Mieux comprendre ces personnes pour mieux les aider
L'entrée en résidence pour aînés est très souvent synonyme de déchirement pour les personnes âgées. Selon Line Lachance, il y a plusieurs phases de deuil qu'il faut comprendre pour mieux les aider.
« Le premier deuil est justement l'arrivée, car souvent, leur maison est encore là, ils vont parfois aller la visiter. Ensuite, la maison se vend et c'est un nouveau deuil. Moi, je les vois diminuer petit à petit, parce qu'ils perdent toute leur identité. Du jour au lendemain, tout ce que tu t'es construit, tu le perds. C'est vraiment quelque chose à réfléchir ».
De plus, le regard que l'on peut porter sur les autres est aussi une donnée qui n'est pas à prendre à la légère. Ce n'est pas parce qu'une personne est très fortement diminuée ou qu'elle ne semble pas comprendre, que c'est réellement le cas. Avec le personnage de Claire, l'autrice a souhaité montrer que même à un certain âge, l'intimidation est présente.
« Dans le livre, à un moment donné, Claire est avec une personne âgée qui a le cancer dans la chambre. Puis cette dame lui fait souvent subir de l'intimidation. Mais c'est subtil et le personnel ne peut pas toujours être là. J'ai voulu mettre ça de l'avant, car ça arrive souvent », a-t-elle expliqué.
« Le regard des gens aussi, même nous, sans s'en rendre compte, on va voir un fauteuil roulant et il faudrait vraiment faire attention à notre regard. Il faudrait les regarder comme toi et moi, on se regarde. Mais beaucoup ne sont pas capables de faire ça ou sont méchants. On peut entendre parfois " je n'aimerais pas devenir de même " ou " ce n'est pas drôle d'être de même ", mais là, la personne l'entend ce que tu viens de dire. Je l'ai souvent entendu et je pense l'entendre encore. Mais là, vous ne réalisez pas comment ça peut faire mal à la personne qui l'entend. Et ça, c'est de l'intimidation ».
Les années sont passées et l'envie de Line Lachance d'aider ces personnes n'a jamais diminué.

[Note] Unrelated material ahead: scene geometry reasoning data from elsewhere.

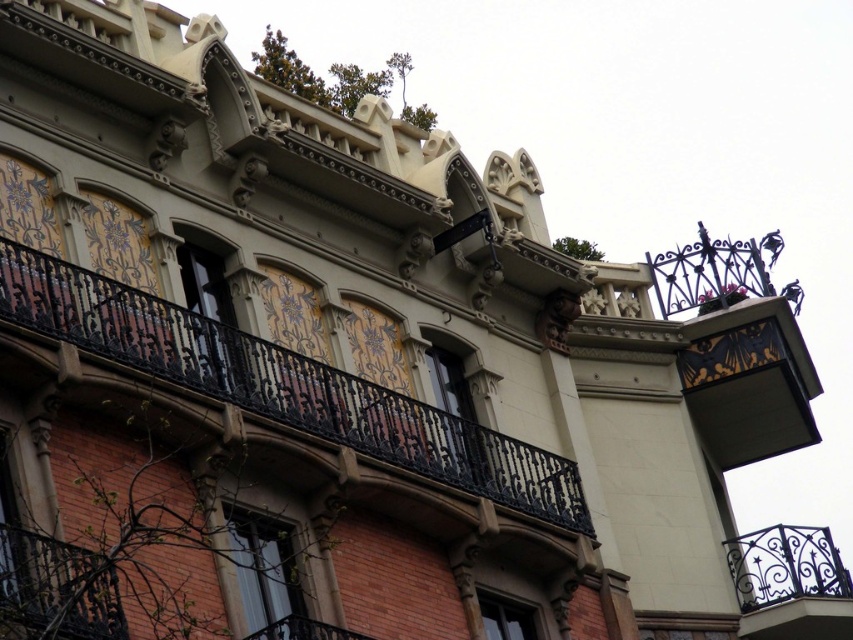 Is black wrought iron balcony at center in front of black wrought iron balcony at lower left?

No.

Which is in front, point (15, 243) or point (102, 573)?

Positioned in front is point (102, 573).

The width and height of the screenshot is (853, 640). What do you see at coordinates (283, 385) in the screenshot? I see `black wrought iron balcony at center` at bounding box center [283, 385].

Find the location of a particular element. Image resolution: width=853 pixels, height=640 pixels. black wrought iron balcony at center is located at coordinates (283, 385).

Measure the distance between black wrought iron balcony at center and wrought iron balcony at upper right.

A distance of 18.68 meters exists between black wrought iron balcony at center and wrought iron balcony at upper right.

Which is behind, point (59, 262) or point (786, 592)?

The point (786, 592) is more distant.

This screenshot has height=640, width=853. Find the location of `black wrought iron balcony at center`. black wrought iron balcony at center is located at coordinates (283, 385).

Is wrought iron balcony at upper right further to camera compared to black wrought iron balcony at lower left?

Yes, wrought iron balcony at upper right is further from the viewer.

Which is more to the right, wrought iron balcony at upper right or black wrought iron balcony at lower left?

wrought iron balcony at upper right is more to the right.

Who is more forward, (798, 604) or (33, 602)?

Point (33, 602) is more forward.

You are a GUI agent. You are given a task and a screenshot of the screen. Output one action in this format:
    pyautogui.click(x=<x>, y=<y>)
    Task: Click on the wrought iron balcony at upper right
    The image size is (853, 640).
    Given the screenshot: What is the action you would take?
    pyautogui.click(x=790, y=582)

Avec ce nouveau livre, l'autrice souhaite avant tout pouvoir faire réfléchir sur la détresse psychologique.
« C'est pour faire réfléchir la société. Je n'ai peut-être pas un gros impact, mais si on se dit ça, on ne fait jamais rien. Si je fais même réfléchir dix personnes, ça sera dix personnes de plus. Je parle parfois de mes projets avec les résidents dont je m'occupe et quand je vois dans leurs yeux qu'ils sont contents car c'est d'eux dont je parle, c'est déjà une victoire pour moi » a-t-elle conclu.
Le livre « Une prison de verre » de Line Lachance sera disponible dans toutes les librairies dès la mi-novembre.